Bobby Harrington: Losing an All-World Person

Stan Drayton with Bobby Harrington talking about matching shirts at last month’s golf outing.

The last time I saw Bobby Harrington was at the Navy at Temple game and he walked up to me in Lot K and said: “Mike, we’re going to win this one. I have no doubt.”

“I don’t know, Bobby, Navy is pretty good.”

“Trust me. We’re winning this.”

Temple won, 34-16.

Haason Reddick with Bobby at last year’s Cherry and White game.

I didn’t get to see him after the game but messaged him on Facebook to congratulate him for being right.

“I just had a feeling,” he responded.

I had a feeling I would seeing Bobby Harrington again. His feeling was right. Mine was wrong.

A couple of days ago I woke up and saw a post on Facebook with a photo of Bobby holding a fish and a comment that said something to the effect that someone in the photo was in Heaven.

I assumed it was the fish. Later, I learned it was Bobby.

Hard to process that because, to me, Bobby Harrington was healthier than 90 percent of the people I know.

They must have meant someone else.

He worked out at the Swarthmore College track every day.

I will probably still be processing on opening day when I look around and he’s not in Lot K.

I posted on twitter that Harrington was a backup linebacker at Temple but an All-World person and I meant it. A walk-on at Temple, he worked his way from the scout team to second-team linebacker for both Bruce Arians and Jerry Berndt. While he wore No. 51 in his freshman year, he changed his number to 55 for the last three years and was known as 55 to most people.

His story is pretty well-known. He was addicted to drugs once but clean and sober for more than the last dozen years. He dedicated his life to helping people with similar problems cross the other side into a clean and sober life.

Who knows how many people he helped but it must have been in the thousands.

Knowing Bobby was an All-Catholic at Monsignor Bonner, I introduced him to another former All-Catholic quarterback, Bishop Egan’s Tony Russo, at one Cherry and White tailgate. Mr. Russo is the father of Anthony Russo, the fourth-leading passer in Owls’ history.

The two immediately hit it off and had a great conversation about Catholic League football that left my jaw open.

That’s the effect Bobby Harrington had on everyone, though.

To meet him the first time was to be his friend for life.

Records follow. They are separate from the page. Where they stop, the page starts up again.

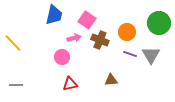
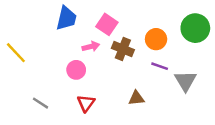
gray triangle: (151, 55) -> (185, 81), moved
red triangle: (70, 84) -> (86, 103), turned -42
gray line: (16, 85) -> (41, 103), moved, turned 32

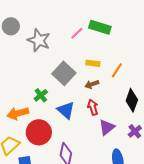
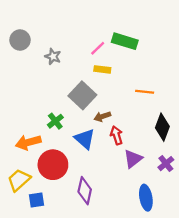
gray star: (39, 40) -> (53, 56), size x0.6
yellow rectangle: (93, 63) -> (102, 69), moved
orange line: (117, 70) -> (145, 92), turned 63
brown arrow: (92, 84) -> (102, 116), moved

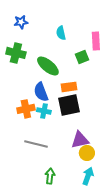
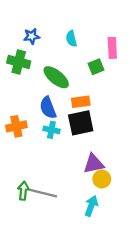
blue star: (21, 22) -> (32, 36), moved
orange cross: (26, 109) -> (16, 126), moved
gray line: (36, 144) -> (43, 193), moved
green arrow: (50, 176) -> (23, 191), moved
cyan arrow: (88, 176) -> (91, 206), moved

Bobby was always at Cherry and White, always at the practices reserved for football alumni and even made the golf outing last month.

He loved Temple football and Temple loved him back. He had a way to connect with the current players most alumni don’t and always looked at things positively.

Hopefully, he will be sending positive vibes to this year’s Owls from above he will “have a feeling” about a lot of Temple wins in 2024.